§ Records drawn from a dataset
----------

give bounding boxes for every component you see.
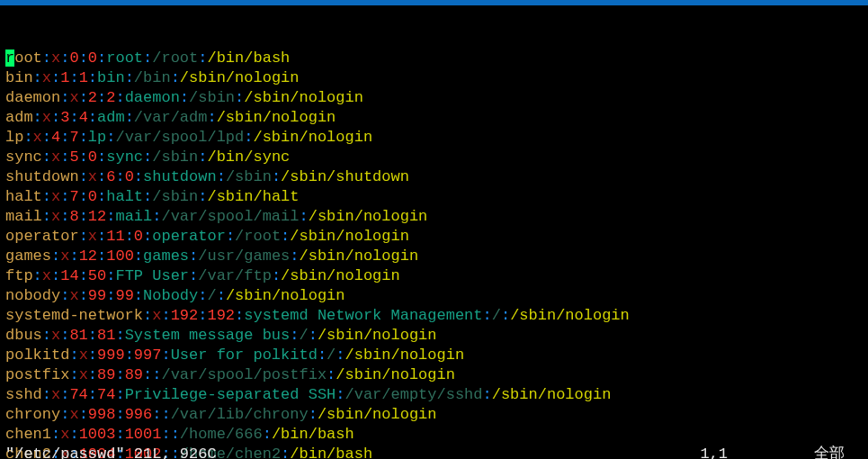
terminal-viewport[interactable]: root:x:0:0:root:/root:/bin/bashbin:x:1:1… [0,5,868,459]
passwd-entry: bin:x:1:1:bin:/bin:/sbin/nologin [5,68,863,88]
passwd-entry: ftp:x:14:50:FTP User:/var/ftp:/sbin/nolo… [5,266,863,286]
passwd-entry: mail:x:8:12:mail:/var/spool/mail:/sbin/n… [5,207,863,227]
passwd-entry: systemd-network:x:192:192:systemd Networ… [5,306,863,326]
passwd-entry: adm:x:3:4:adm:/var/adm:/sbin/nologin [5,108,863,128]
passwd-entry: operator:x:11:0:operator:/root:/sbin/nol… [5,227,863,247]
passwd-entry: shutdown:x:6:0:shutdown:/sbin:/sbin/shut… [5,167,863,187]
passwd-entry: lp:x:4:7:lp:/var/spool/lpd:/sbin/nologin [5,128,863,148]
status-position: 1,1 [700,445,728,459]
passwd-entry: postfix:x:89:89::/var/spool/postfix:/sbi… [5,365,863,385]
passwd-entry: games:x:12:100:games:/usr/games:/sbin/no… [5,247,863,266]
passwd-entry: dbus:x:81:81:System message bus:/:/sbin/… [5,326,863,346]
passwd-entry: halt:x:7:0:halt:/sbin:/sbin/halt [5,187,863,207]
passwd-entry: daemon:x:2:2:daemon:/sbin:/sbin/nologin [5,88,863,108]
passwd-entry: sync:x:5:0:sync:/sbin:/bin/sync [5,148,863,167]
passwd-entry: chen1:x:1003:1001::/home/666:/bin/bash [5,425,863,445]
passwd-entry: sshd:x:74:74:Privilege-separated SSH:/va… [5,385,863,405]
status-percent: 全部 [814,445,845,459]
passwd-entry: root:x:0:0:root:/root:/bin/bash [5,49,863,68]
passwd-entry: chrony:x:998:996::/var/lib/chrony:/sbin/… [5,405,863,425]
passwd-entry: nobody:x:99:99:Nobody:/:/sbin/nologin [5,286,863,306]
vim-status-bar: "/etc/passwd" 21L, 926C 1,1 全部 [5,445,863,459]
status-filename: "/etc/passwd" 21L, 926C [5,445,217,459]
passwd-entry: polkitd:x:999:997:User for polkitd:/:/sb… [5,346,863,365]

----------

§ DIRECTIONS FOR THIS TASK
Your answer should consist only of the number of lines in the entries above that include "spool".

§ EXERCISE OUTPUT
3